As appetite for storage acquisitions grows, will sellers show?

Beth Mattson-Teig
February 29, 2016

The self-storage investment sales market continues its hot streak as it enters 2016. The sector produced another strong year of sales into 2015, and the momentum continues to build.

Real Capital Analytics reported a spike in sales in 2015 with an estimated $4.3 billion in total sales – a level that was nearly triple the $1.5 billion in sales the firm recorded in 2014. That number was inflated by the inclusion of some big mergers, notably the Extra Space Storage Inc. purchase of SmartStop Self Storage.

Other industry estimates put the volume of sales transactions quite a bit lower. According to NGKF Capital, self-storage property sales in 2015 were closer to $1.8 billion. The firm tracks sales valued at $5 million and above, while RCA tracks deals valued at $2.5 million and higher.

“There are quite a lot of buyers out there. So, it doesn’t feel like there is as much deal flow coming, but I think the deals just happen to be moving quicker and are being taken off the market in a shorter marketing timeframe,” said Nick Walker, a senior vice president at CBRE in Ontario, Calif.

Marketing times have gone down to three to four weeks on the market to get all of the offers that a seller would need, he added.

Nicholas Walker, Senior Vice President - Self Storage Advisory Group at CBRE

Nicholas Walker, Senior Vice President – Self Storage Advisory Group at CBRE

Significant volume

There is no question that a significant volume of properties has traded hands in the past five years, including some major portfolio sales priced between $200 million and $400 million.

For example, NGKF Capital Markets represented Storage Pros Management LLC in one of the largest industry sales of 2015. Storage Pros sold a 37-property portfolio to a joint venture led by an institutional investment firm for $242.5 million. The buyer closed on 30 of the properties in December with the remaining seven properties closing in first quarter 2016.

Despite the volume of properties that have already changed hands, there continues to be a healthy supply of for-sale properties expected to hit the market this year.

“We are busier this first quarter than any first quarter I can remember since 2010,” added Aaron Swerdlin, executive managing director at NGKF Capital Markets in Houston.

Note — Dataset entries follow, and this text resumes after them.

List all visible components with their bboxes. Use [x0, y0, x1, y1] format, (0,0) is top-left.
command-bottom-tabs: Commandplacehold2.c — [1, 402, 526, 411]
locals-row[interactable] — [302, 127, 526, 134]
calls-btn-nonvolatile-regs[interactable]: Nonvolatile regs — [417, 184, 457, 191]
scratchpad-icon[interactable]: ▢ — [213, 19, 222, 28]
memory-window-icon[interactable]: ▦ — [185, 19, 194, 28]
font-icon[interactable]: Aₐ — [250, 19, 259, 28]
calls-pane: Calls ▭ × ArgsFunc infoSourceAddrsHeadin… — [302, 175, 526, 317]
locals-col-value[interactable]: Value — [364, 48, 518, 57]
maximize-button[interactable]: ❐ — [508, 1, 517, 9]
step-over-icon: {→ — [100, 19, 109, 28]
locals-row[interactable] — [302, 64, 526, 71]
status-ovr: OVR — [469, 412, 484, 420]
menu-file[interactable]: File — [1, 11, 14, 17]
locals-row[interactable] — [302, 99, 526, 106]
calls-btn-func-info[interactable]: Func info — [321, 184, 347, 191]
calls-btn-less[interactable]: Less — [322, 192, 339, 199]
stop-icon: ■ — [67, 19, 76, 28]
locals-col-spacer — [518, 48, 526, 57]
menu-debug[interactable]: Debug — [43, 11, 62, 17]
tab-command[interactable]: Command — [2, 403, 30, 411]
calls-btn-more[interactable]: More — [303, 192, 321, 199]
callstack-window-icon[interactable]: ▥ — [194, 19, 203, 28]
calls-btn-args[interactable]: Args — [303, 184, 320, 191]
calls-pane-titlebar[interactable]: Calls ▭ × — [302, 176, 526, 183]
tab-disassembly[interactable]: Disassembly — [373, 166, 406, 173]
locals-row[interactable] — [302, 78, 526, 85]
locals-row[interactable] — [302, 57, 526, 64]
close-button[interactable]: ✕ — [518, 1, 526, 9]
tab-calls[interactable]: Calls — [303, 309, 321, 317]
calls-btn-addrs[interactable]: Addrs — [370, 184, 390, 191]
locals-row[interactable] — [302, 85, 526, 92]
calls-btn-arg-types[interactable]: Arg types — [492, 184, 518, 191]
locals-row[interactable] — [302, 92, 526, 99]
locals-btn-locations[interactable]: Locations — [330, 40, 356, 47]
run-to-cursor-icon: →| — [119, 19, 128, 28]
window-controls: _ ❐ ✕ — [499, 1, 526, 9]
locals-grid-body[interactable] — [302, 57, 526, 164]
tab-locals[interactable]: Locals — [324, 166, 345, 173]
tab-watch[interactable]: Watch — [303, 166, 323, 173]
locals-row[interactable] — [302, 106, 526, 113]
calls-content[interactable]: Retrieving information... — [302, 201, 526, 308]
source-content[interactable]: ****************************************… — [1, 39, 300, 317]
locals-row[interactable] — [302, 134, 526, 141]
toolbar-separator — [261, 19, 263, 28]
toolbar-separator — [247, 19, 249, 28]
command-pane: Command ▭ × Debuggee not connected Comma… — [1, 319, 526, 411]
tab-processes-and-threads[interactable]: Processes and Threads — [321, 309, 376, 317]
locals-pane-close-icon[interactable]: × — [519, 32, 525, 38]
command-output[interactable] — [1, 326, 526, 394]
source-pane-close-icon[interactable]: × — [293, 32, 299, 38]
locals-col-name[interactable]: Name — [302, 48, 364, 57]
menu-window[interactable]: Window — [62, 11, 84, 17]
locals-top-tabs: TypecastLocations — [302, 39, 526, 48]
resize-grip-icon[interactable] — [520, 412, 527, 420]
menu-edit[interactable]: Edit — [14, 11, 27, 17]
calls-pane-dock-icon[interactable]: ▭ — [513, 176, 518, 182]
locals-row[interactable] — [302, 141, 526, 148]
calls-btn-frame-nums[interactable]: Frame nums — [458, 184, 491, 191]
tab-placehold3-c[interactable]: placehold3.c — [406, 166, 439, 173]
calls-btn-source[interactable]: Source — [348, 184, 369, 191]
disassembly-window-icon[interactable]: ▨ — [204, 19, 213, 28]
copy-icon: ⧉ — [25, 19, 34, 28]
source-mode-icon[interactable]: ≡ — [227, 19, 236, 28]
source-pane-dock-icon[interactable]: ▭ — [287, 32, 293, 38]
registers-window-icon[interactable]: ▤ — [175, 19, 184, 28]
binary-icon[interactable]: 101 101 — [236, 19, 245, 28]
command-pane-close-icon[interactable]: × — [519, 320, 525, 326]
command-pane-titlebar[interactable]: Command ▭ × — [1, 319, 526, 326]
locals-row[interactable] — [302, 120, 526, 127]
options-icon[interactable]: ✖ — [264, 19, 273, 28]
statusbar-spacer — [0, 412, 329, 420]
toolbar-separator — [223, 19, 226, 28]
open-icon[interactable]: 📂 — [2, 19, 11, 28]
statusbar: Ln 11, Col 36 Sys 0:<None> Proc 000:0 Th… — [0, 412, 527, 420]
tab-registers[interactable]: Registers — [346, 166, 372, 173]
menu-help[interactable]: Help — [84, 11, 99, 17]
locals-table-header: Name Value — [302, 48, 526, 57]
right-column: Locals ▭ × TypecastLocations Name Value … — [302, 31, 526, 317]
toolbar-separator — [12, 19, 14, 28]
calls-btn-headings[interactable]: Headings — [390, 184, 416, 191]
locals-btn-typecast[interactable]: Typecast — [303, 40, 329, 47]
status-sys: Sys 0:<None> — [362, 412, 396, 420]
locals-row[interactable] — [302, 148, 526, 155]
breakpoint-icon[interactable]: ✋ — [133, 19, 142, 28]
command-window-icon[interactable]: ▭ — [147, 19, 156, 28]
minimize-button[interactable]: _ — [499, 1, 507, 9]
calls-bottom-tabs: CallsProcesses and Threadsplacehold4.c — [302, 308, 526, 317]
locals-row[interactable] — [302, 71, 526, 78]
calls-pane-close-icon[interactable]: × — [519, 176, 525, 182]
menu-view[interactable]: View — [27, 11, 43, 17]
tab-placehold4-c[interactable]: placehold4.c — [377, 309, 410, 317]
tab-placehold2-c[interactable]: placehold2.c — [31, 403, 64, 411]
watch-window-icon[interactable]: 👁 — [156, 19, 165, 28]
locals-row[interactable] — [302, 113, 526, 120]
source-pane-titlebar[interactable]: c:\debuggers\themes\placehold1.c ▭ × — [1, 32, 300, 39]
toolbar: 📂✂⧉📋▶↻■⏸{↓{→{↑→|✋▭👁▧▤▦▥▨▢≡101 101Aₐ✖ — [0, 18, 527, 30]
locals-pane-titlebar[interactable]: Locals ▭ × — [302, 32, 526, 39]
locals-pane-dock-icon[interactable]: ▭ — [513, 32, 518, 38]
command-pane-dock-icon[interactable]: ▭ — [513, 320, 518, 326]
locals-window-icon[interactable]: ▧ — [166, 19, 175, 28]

Aaron Swerdlin, executive managing director at NGKF Capital Markets in Houston

Aaron Swerdlin, executive managing director at NGKF Capital Markets in Houston

More deals, smaller size

NGKF is working on more deals that are smaller in size. However, the bigger deals tend to happen in the second half of the year. If that holds true, 2016 could potentially be as big as 2015, he said.

Yet some are questioning how much more for-sale inventory is waiting in the wings.

“The pipeline for the first half of the year remains really strong, and after that we’re not 100 percent sure what the second half of the year is going to look like,” said Michael A. Mele, a senior vice president and senior director of the National Self Storage Group for Marcus & Millichap.

“So much has been sold that I don’t know if we can keep up that pace, or if we are running out of sellers,” he added.

Possible pullback

The lack of inventory could lead to a bit of a pullback in transaction volume. There have already been a number of large portfolio sales that have transacted.

“This year, I think you will see a few, but I don’t think they will get anywhere near as large,” said Walker.

For example, Walker is currently marketing a 22-property portfolio in California. That being said, there are plenty of good properties that are going to be coming to the marketplace, including some different opportunities with some certificate of occupancy deals. In addition, some owners that don’t have good succession plans may be looking to exit now when markets may be close to or at peak pricing, he said.

Michael A. Mele, a senior vice president and senior director of the National Self Storage Group for Marcus & Millichap

Michael A. Mele, a senior vice president and senior director of the National Self Storage Group for Marcus & Millichap

Investor demand

To keep the sales momentum going, buyers may have to expand their targets. Some of the institutional players are going into secondary markets, because they are not competing head-to-head with the REITs. Buying is expected to be very aggressive within the top 40 MSAs this year.

Investor demand is putting pressure on pricing and cap rates. At mid-year, sale prices averaged $76 per square foot, which is an 8 percent increase over the prior year. Cap rates for the same period declined 30 basis points to average 6.5 percent. However, institutional quality assets have seen pricing drop to the 5 to 6 percent range as of year-end, according to a second half 2015 self-storage research report released by Marcus & Millichap.

It is hard to judge the cap rate, because most of the institutional buyers are not buying on a trailing 12-month cap rate. They are buying looking ahead at year-one numbers. REITs, for example, are going to look at price per square foot, expenses and the rates that they get in that market and buying on anticipated performance, said Mele.

Even given those qualifiers, buyers are not likely to get much more aggressive on pricing than they are now. In addition, the cost of capital is not going down any less and buyers have been disciplined, which Mele said is keeping prices stable.

“It is getting harder to find the upside in these deals that was once there, because even the smaller guys are more and more successful lately,” Mele said.